Juíza Julieta — Nesse caso, as atividades estão dentro da função, portanto, não parece haver ilegalidade.
— Fui contratado para assistente administrativo só que, na empresa, sou obrigado a limpar o chão e o banheiro.
Juíza Julieta — Não é o caso de desvio de função, e, sim, de receber um valor a mais por insalubridade, já que a limpeza é feita com produtos químicos, que podem afetar a saúde do funcionário.
— Trabalhei como auxiliar administrativo durante um ano e fazia as funções da área, mas também era caixa, recepcionista e fazia serviços de copa e cozinha (fazer café, reposição de materiais de faxina, retiradas de lixo toda semana). E tudo isso grávida.
Juíza Julieta — O caso pode ser enquadrado em acúmulo de função. Estar grávida não influencia, pois a gestante tem as mesmas obrigações dos demais funcionários. Agora, no caso de fazer faxina, pode se aplicar adicional de insalubridade.
— Trabalho como motorista de carro pequeno e, às vezes, o dono da empresa me coloca para arrumar o depósito e até mesmo fazer cabos de redes. Às vezes, ele me liga pelo celular, me trata mal e grita comigo. Quando entrei na empresa, ele me disse que eu teria duas horas de almoço, agora tenho só uma hora.

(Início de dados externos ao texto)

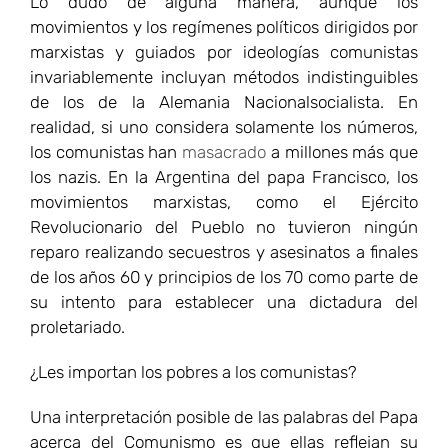
Lo dudo de alguna manera, aunque los
movimientos y los regímenes políticos dirigidos por
marxistas y guiados por ideologías comunistas
invariablemente incluyan métodos indistinguibles
de los de la Alemania Nacionalsocialista. En
realidad, si uno considera solamente los números,
los comunistas han
masacrado
a millones más que
los nazis. En la Argentina del papa Francisco, los
movimientos marxistas, como el Ejército
Revolucionario del Pueblo no tuvieron ningún
reparo realizando secuestros y asesinatos a finales
de los años 60 y principios de los 70 como parte de
su intento para establecer una dictadura del
proletariado.
¿Les importan los pobres a los comunistas?
Una interpretación posible de las palabras del Papa
acerca del Comunismo es que ellas reflejan su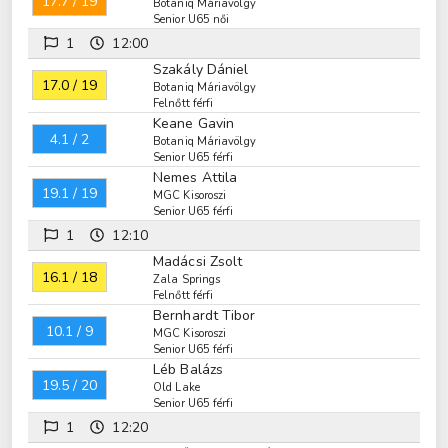
17.7 / 19
Botaniq Máriavölgy
Senior U65 női
1
12:00
Szakály Dániel
17.0 / 19
Botaniq Máriavölgy
Felnőtt férfi
Keane Gavin
4.1 / 2
Botaniq Máriavölgy
Senior U65 férfi
Nemes Attila
19.1 / 19
MGC Kisoroszi
Senior U65 férfi
1
12:10
Madácsi Zsolt
16.1 / 18
Zala Springs
Felnőtt férfi
Bernhardt Tibor
10.1 / 9
MGC Kisoroszi
Senior U65 férfi
Léb Balázs
19.5 / 20
Old Lake
Senior U65 férfi
1
12:20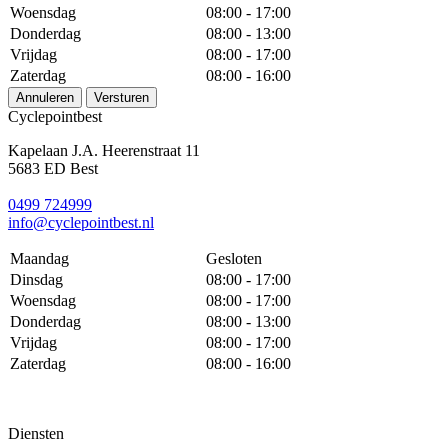
Woensdag
08:00 - 17:00
Donderdag
08:00 - 13:00
Vrijdag
08:00 - 17:00
Zaterdag
08:00 - 16:00
Annuleren
Versturen
Cyclepointbest
Kapelaan J.A. Heerenstraat 11
5683 ED Best
0499 724999
info@cyclepointbest.nl
Maandag
Gesloten
Dinsdag
08:00 - 17:00
Woensdag
08:00 - 17:00
Donderdag
08:00 - 13:00
Vrijdag
08:00 - 17:00
Zaterdag
08:00 - 16:00
Diensten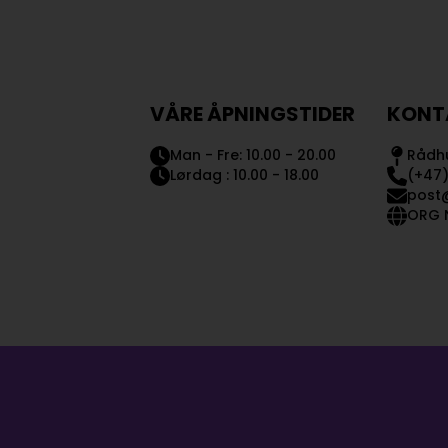
VÅRE ÅPNINGSTIDER
KONT
Man - Fre: 10.00 - 20.00
Rådhu
Lørdag : 10.00 - 18.00
(+47)
post
ORG N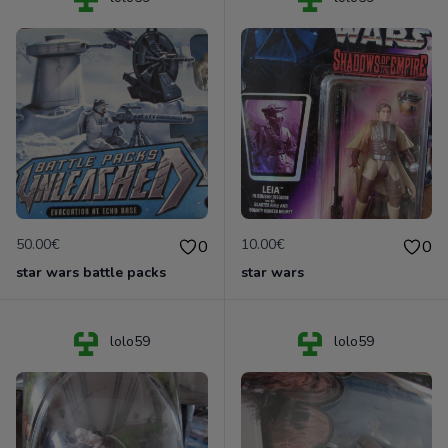
50.00€
10.00€
0
0
star wars battle packs
star wars
lolo59
lolo59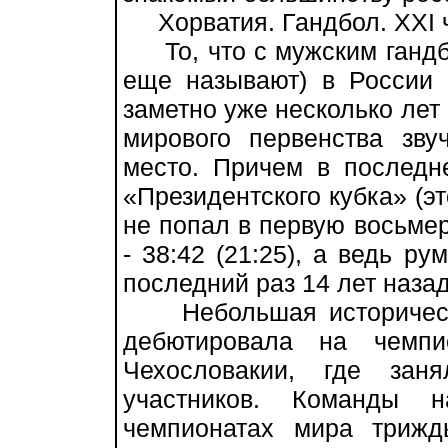
Хорватия. Гандбол. XXI ч
То, что с мужским гандбо
еще называют) в России 
заметно уже несколько лет 
мирового первенства зву
место. Причем в последн
«Президентского кубка» (эт
не попал в первую восьме
- 38:42 (21:25), а ведь р
последний раз 14 лет назад
Небольшая историческа
дебютировала на чемп
Чехословакии, где зан
участников. Команды 
чемпионатах мира триж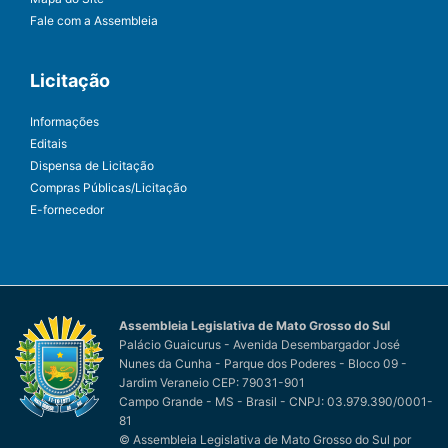
Fale com a Assembleia
Licitação
Informações
Editais
Dispensa de Licitação
Compras Públicas/Licitação
E-fornecedor
Assembleia Legislativa de Mato Grosso do Sul
Palácio Guaicurus - Avenida Desembargador José
Nunes da Cunha - Parque dos Poderes - Bloco 09 -
Jardim Veraneio CEP: 79031-901
Campo Grande - MS - Brasil - CNPJ: 03.979.390/0001-
81
© Assembleia Legislativa de Mato Grosso do Sul
por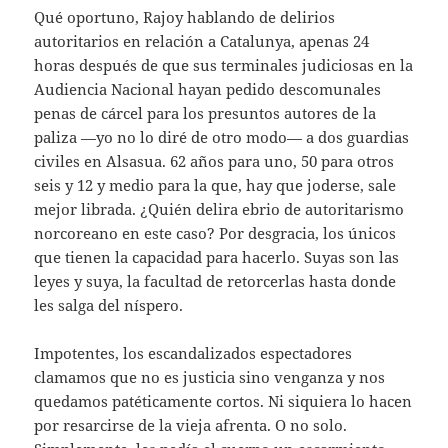
Qué oportuno, Rajoy hablando de delirios
autoritarios en relación a Catalunya, apenas 24
horas después de que sus terminales judiciosas en la
Audiencia Nacional hayan pedido descomunales
penas de cárcel para los presuntos autores de la
paliza —yo no lo diré de otro modo— a dos guardias
civiles en Alsasua. 62 años para uno, 50 para otros
seis y 12 y medio para la que, hay que joderse, sale
mejor librada. ¿Quién delira ebrio de autoritarismo
norcoreano en este caso? Por desgracia, los únicos
que tienen la capacidad para hacerlo. Suyas son las
leyes y suya, la facultad de retorcerlas hasta donde
les salga del níspero.
Impotentes, los escandalizados espectadores
clamamos que no es justicia sino venganza y nos
quedamos patéticamente cortos. Ni siquiera lo hacen
por resarcirse de la vieja afrenta. O no solo.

Juíza Julieta — Não parece caso de acúmulo de função, porém, o fato de o chefe tratá-lo mal pode caracterizar dano moral. Além disso, a diferença no horário de almoço pode gerar cobrança de hora extra.
— Minha carteira é assinada como entregador, mas faço a função de conferente, carregamento, descarregamento e motorista.
Juíza Julieta — A responsabilidade do conferente está acima da função de entregador. Portanto, pode caracterizar acúmulo de função.
— Trabalho em supermercado, era operadora de caixa e depois fui passada para repositora. Há dois anos e meio, estou como repositora, e há dois meses o gerente me pediu para voltar ao caixa. Eles podem fazer isso, mesmo eu não estando de acordo? Eles também não dão cópia do contrato de trabalho.
Juíza Julieta — Todo trabalhador tem direito a uma cópia do contrato. E, para voltar a exercer a função anterior, é preciso que patrão e empregado estejam de acordo, senão, não será possível. Não é o caso de desvio de função.
— Fui chamada para a vaga de auxiliar comercial mas, em minha carteira de trabalho, fui registrada como vendedora interna júnior. Porém, na verdade, não vendo absolutamente nada! Dou suporte técnicos aos vendedores externos, rastreamento de mercadorias, entregas, colocação de pedidos no sistema etc.
Juíza Julieta — Há critérios para se apontar desvio de função.
— Sou motoboy numa empresa, mas eles mandam eu ser motorista de carro também. Fui contratado como motoboy. Queria saber se isso é desvio de função?
Juíza Julieta — Acredito que não há alteração/acúmulo de função sujeita a acréscimo salarial, porque não há maior complexidade para habilitação, além de proporcionar ao emprego mais segurança e comodidade.